Records excerpted from a collection
_ _ _ _ _ _ _
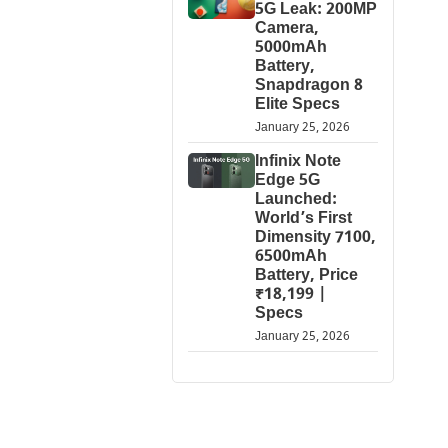
5G Leak: 200MP
Camera,
5000mAh
Battery,
Snapdragon 8
Elite Specs
January 25, 2026
Infinix Note
Edge 5G
Launched:
World’s First
Dimensity 7100,
6500mAh
Battery, Price
₹18,199 |
Specs
January 25, 2026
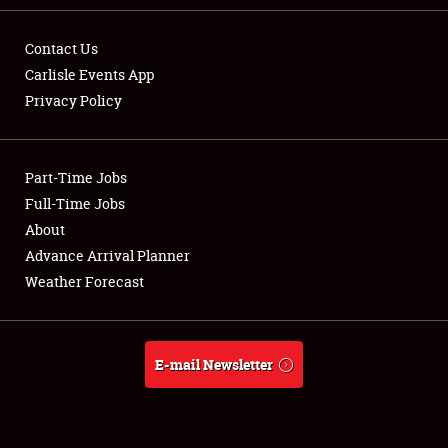
Contact Us
Carlisle Events App
Privacy Policy
Showfield
Part-Time Jobs
Club Relations
Full-Time Jobs
Full-Time Jobs
About
Advance Arrival Planner
About
Weather Forecast
Weather Forecast
E-mail Newsletter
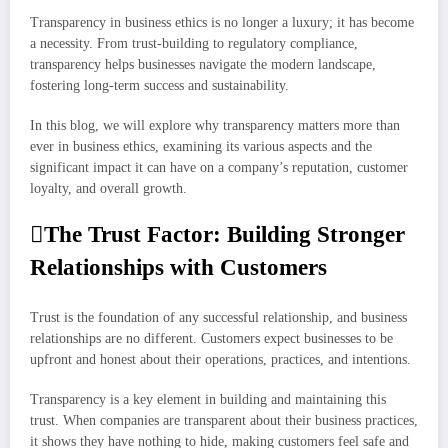
Transparency in business ethics is no longer a luxury; it has become
a necessity. From trust-building to regulatory compliance,
transparency helps businesses navigate the modern landscape,
fostering long-term success and sustainability.
In this blog, we will explore why transparency matters more than
ever in business ethics, examining its various aspects and the
significant impact it can have on a company’s reputation, customer
loyalty, and overall growth.
The Trust Factor: Building Stronger
Relationships with Customers
Trust is the foundation of any successful relationship, and business
relationships are no different. Customers expect businesses to be
upfront and honest about their operations, practices, and intentions.
Transparency is a key element in building and maintaining this
trust. When companies are transparent about their business practices,
it shows they have nothing to hide, making customers feel safe and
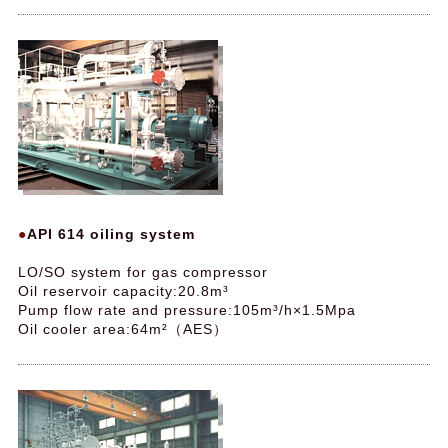
API 614 oiling system
LO/SO system for gas compressor
Oil reservoir capacity:20.8m³
Pump flow rate and pressure:105m³/h×1.5Mpa
Oil cooler area:64m²（AES）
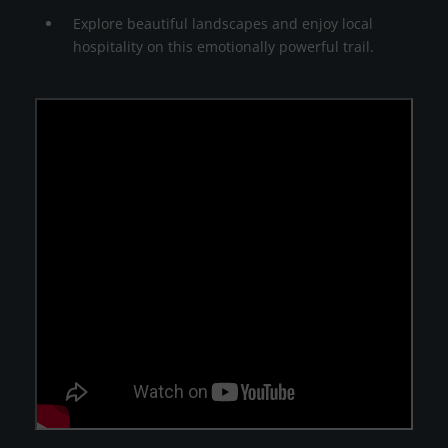
Explore beautiful landscapes and enjoy local
hospitality on this emotionally powerful trail.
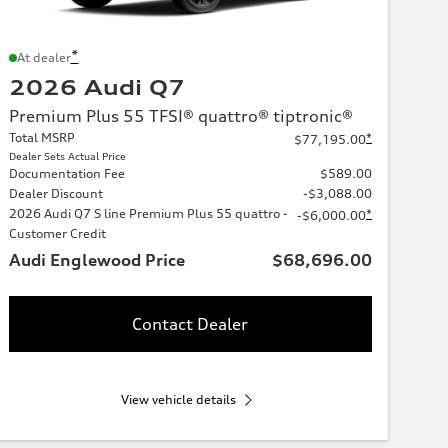
*
At dealer
2026 Audi Q7
Premium Plus 55 TFSI® quattro® tiptronic®
Total MSRP
*
$77,195.00
Dealer Sets Actual Price
Documentation Fee
$589.00
Dealer Discount
-$3,088.00
2026 Audi Q7 S line Premium Plus 55 quattro -
*
-$6,000.00
Customer Credit
Audi Englewood Price
$68,696.00
Contact Dealer
View vehicle details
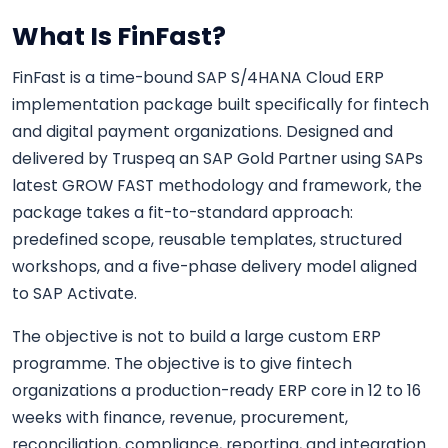
What Is FinFast?
FinFast is a time-bound SAP S/4HANA Cloud ERP
implementation package built specifically for fintech
and digital payment organizations. Designed and
delivered by Truspeq an SAP Gold Partner using SAPs
latest GROW FAST methodology and framework, the
package takes a fit-to-standard approach:
predefined scope, reusable templates, structured
workshops, and a five-phase delivery model aligned
to SAP Activate.
The objective is not to build a large custom ERP
programme. The objective is to give fintech
organizations a production-ready ERP core in 12 to 16
weeks with finance, revenue, procurement,
reconciliation, compliance, reporting, and integration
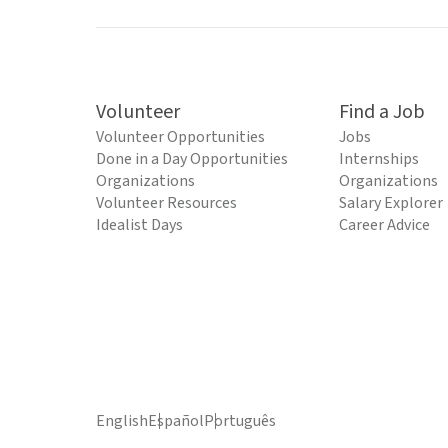
Volunteer
Find a Job
Volunteer Opportunities
Jobs
Done in a Day Opportunities
Internships
Organizations
Organizations
Volunteer Resources
Salary Explorer
Idealist Days
Career Advice
English
Español
Português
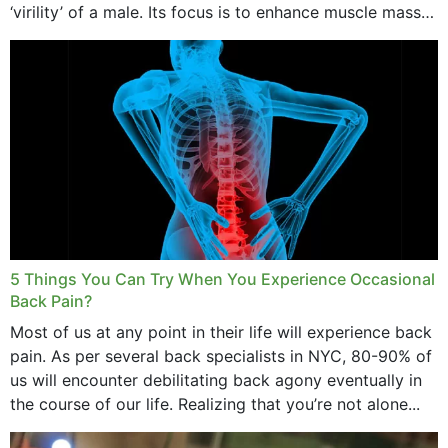
‘virility’ of a male. Its focus is to enhance muscle mass
and bone endurance,...
5 Things You Can Try When You Experience Occasional
Back Pain?
Most of us at any point in their life will experience back
pain. As per several back specialists in NYC, 80-90% of
us will encounter debilitating back agony eventually in
the course of our life. Realizing that you’re not alone...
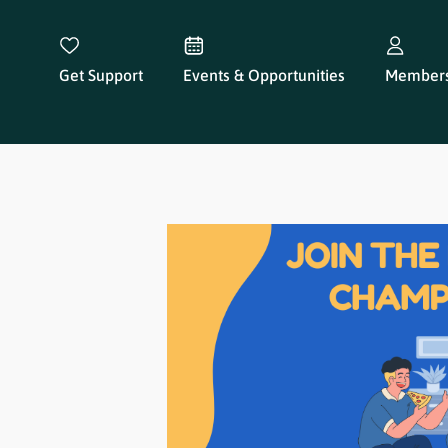
Get Support
Events & Opportunities
Members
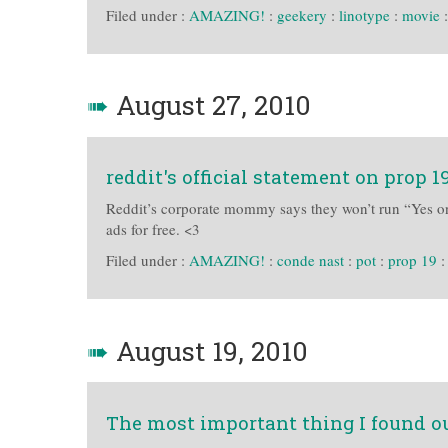
Filed under :
AMAZING!
:
geekery
:
linotype
:
movie
➠
August 27, 2010
reddit's official statement on prop 1
Reddit’s corporate mommy says they won’t run “Yes on 
ads for free. <3
Filed under :
AMAZING!
:
conde nast
:
pot
:
prop 19
➠
August 19, 2010
The most important thing I found ou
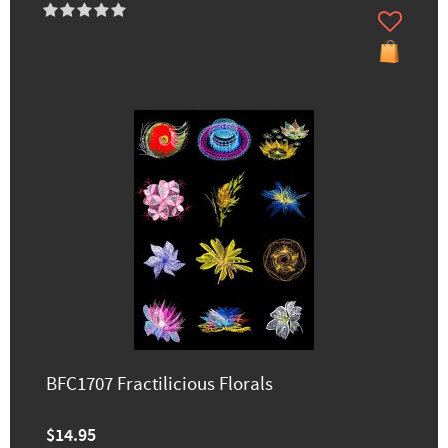
BFC1707 Fractilicious Florals
$14.95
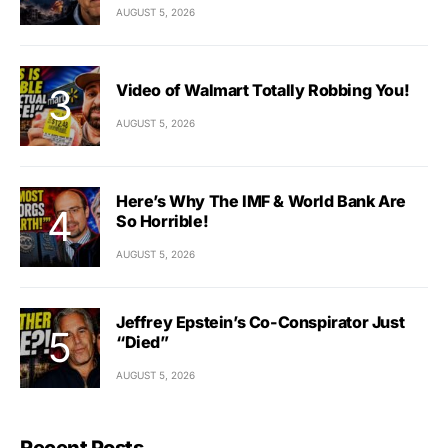
AUGUST 5, 2026
Video of Walmart Totally Robbing You!
AUGUST 5, 2026
Here’s Why The IMF & World Bank Are
So Horrible!
AUGUST 5, 2026
Jeffrey Epstein’s Co-Conspirator Just
“Died”
AUGUST 5, 2026
Recent Posts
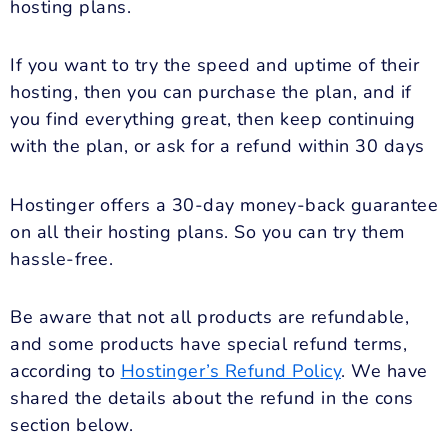
hosting plans.
If you want to try the speed and uptime of their
hosting, then you can purchase the plan, and if
you find everything great, then keep continuing
with the plan, or ask for a refund within 30 days
Hostinger offers a 30-day money-back guarantee
on all their hosting plans. So you can try them
hassle-free.
Be aware that not all products are refundable,
and some products have special refund terms,
according to
Hostinger’s Refund Policy
. We have
shared the details about the refund in the cons
section below.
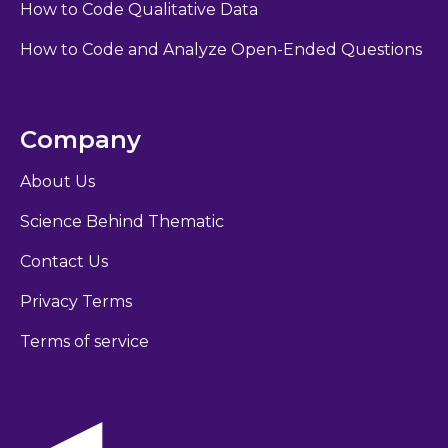
How to Code Qualitative Data
How to Code and Analyze Open-Ended Questions
Company
About Us
Science Behind Thematic
Contact Us
Privacy Terms
Terms of service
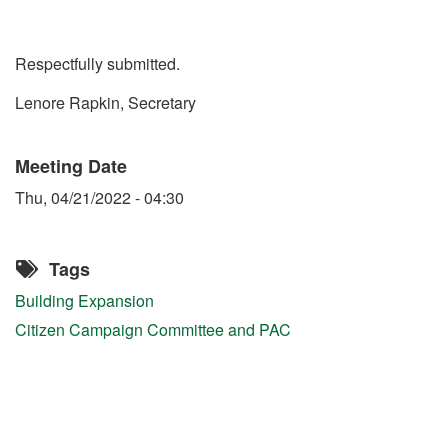
Respectfully submitted.
Lenore Rapkin, Secretary
Meeting Date
Thu, 04/21/2022 - 04:30
Tags
Building Expansion
Citizen Campaign Committee and PAC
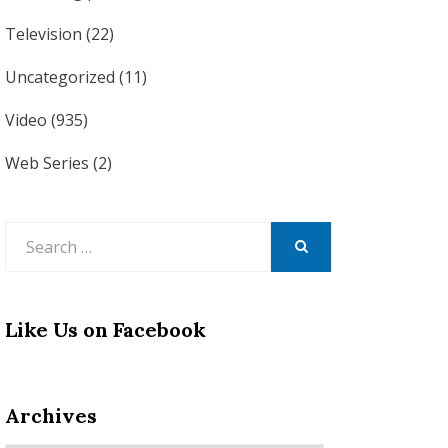
Television
(22)
Uncategorized
(11)
Video
(935)
Web Series
(2)
Search
for:
SEARCH
Like Us on Facebook
Archives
_ _ _ _ _ _ _
-- Your assignment --
Your answer should be the lines above, word for word, from the line with "Elite Specs" through the line with "E-mail Newsletter", minus the pictures.

-- Result below --
Elite Specs
January 25, 2026
Infinix Note
Edge 5G
Launched:
World’s First
Dimensity 7100,
6500mAh
Battery, Price
₹18,199 |
Specs
January 25, 2026
Contact Us
Carlisle Events App
Privacy Policy
Showfield
Part-Time Jobs
Club Relations
Full-Time Jobs
Full-Time Jobs
About
Advance Arrival Planner
About
Weather Forecast
Weather Forecast
E-mail Newsletter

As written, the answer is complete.